• **TASK DESCRIPTION**: Within the records that follow, find every line containing the string "zijn". Copy those lines.

• **DATA FOR PROCESSING**:
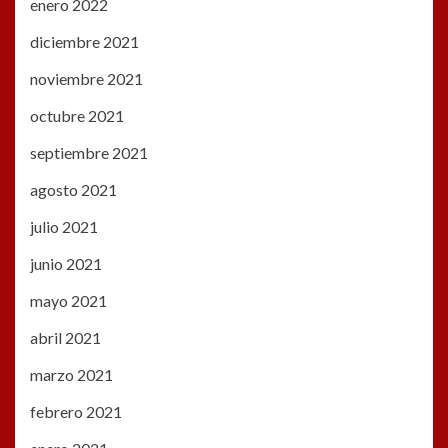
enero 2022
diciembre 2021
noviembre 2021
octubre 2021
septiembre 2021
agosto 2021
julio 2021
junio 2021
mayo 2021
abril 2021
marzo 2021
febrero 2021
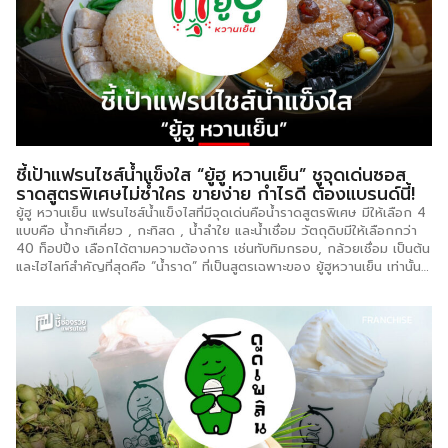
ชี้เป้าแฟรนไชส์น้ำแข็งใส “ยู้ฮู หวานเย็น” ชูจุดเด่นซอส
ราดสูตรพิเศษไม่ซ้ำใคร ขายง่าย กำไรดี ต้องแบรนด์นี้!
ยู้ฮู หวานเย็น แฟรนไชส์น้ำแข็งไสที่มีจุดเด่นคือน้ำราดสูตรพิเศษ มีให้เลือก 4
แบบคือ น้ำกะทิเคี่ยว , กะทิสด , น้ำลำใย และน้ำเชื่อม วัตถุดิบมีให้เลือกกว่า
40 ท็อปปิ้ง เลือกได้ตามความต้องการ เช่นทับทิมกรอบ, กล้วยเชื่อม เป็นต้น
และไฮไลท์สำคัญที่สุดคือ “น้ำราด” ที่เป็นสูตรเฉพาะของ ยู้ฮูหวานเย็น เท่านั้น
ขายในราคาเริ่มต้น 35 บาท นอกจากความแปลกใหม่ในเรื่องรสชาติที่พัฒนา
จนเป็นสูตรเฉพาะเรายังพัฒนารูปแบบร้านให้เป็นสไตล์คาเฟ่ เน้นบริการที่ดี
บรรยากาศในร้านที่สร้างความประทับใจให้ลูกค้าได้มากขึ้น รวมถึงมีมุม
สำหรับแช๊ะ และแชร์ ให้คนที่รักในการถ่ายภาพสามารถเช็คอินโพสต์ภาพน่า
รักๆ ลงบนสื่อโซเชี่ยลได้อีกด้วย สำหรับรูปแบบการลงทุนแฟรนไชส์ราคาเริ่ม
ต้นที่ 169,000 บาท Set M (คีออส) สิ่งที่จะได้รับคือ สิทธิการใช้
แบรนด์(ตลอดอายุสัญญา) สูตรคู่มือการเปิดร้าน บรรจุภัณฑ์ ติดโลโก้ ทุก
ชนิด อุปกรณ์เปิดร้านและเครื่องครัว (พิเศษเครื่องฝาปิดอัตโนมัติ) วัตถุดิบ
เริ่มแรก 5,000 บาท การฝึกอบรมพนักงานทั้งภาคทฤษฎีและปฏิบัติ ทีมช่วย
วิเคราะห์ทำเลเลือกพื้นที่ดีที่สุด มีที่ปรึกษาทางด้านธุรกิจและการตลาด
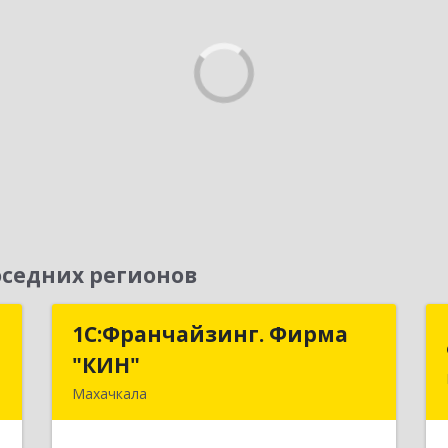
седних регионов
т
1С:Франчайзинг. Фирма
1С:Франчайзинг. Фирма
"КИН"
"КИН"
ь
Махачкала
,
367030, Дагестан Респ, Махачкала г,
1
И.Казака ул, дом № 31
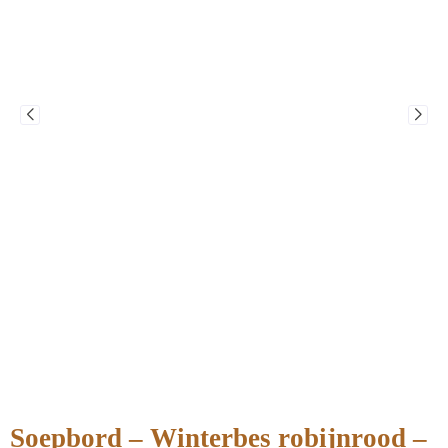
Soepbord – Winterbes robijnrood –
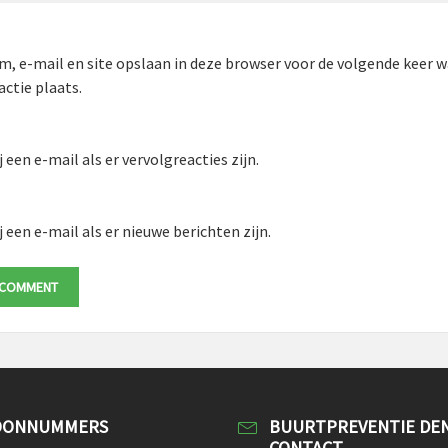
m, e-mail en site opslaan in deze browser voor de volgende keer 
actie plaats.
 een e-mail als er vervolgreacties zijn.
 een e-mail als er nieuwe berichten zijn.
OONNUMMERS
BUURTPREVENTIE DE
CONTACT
==
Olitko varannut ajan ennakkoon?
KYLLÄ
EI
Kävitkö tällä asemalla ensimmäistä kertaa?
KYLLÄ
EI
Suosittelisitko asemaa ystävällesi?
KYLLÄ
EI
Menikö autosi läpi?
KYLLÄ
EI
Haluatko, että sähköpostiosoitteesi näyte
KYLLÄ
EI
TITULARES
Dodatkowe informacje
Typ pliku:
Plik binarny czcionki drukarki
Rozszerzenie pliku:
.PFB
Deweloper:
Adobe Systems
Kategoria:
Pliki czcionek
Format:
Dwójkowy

• **EXERCISE OUTPUT**:
 een e-mail als er vervolgreacties zijn.
 een e-mail als er nieuwe berichten zijn.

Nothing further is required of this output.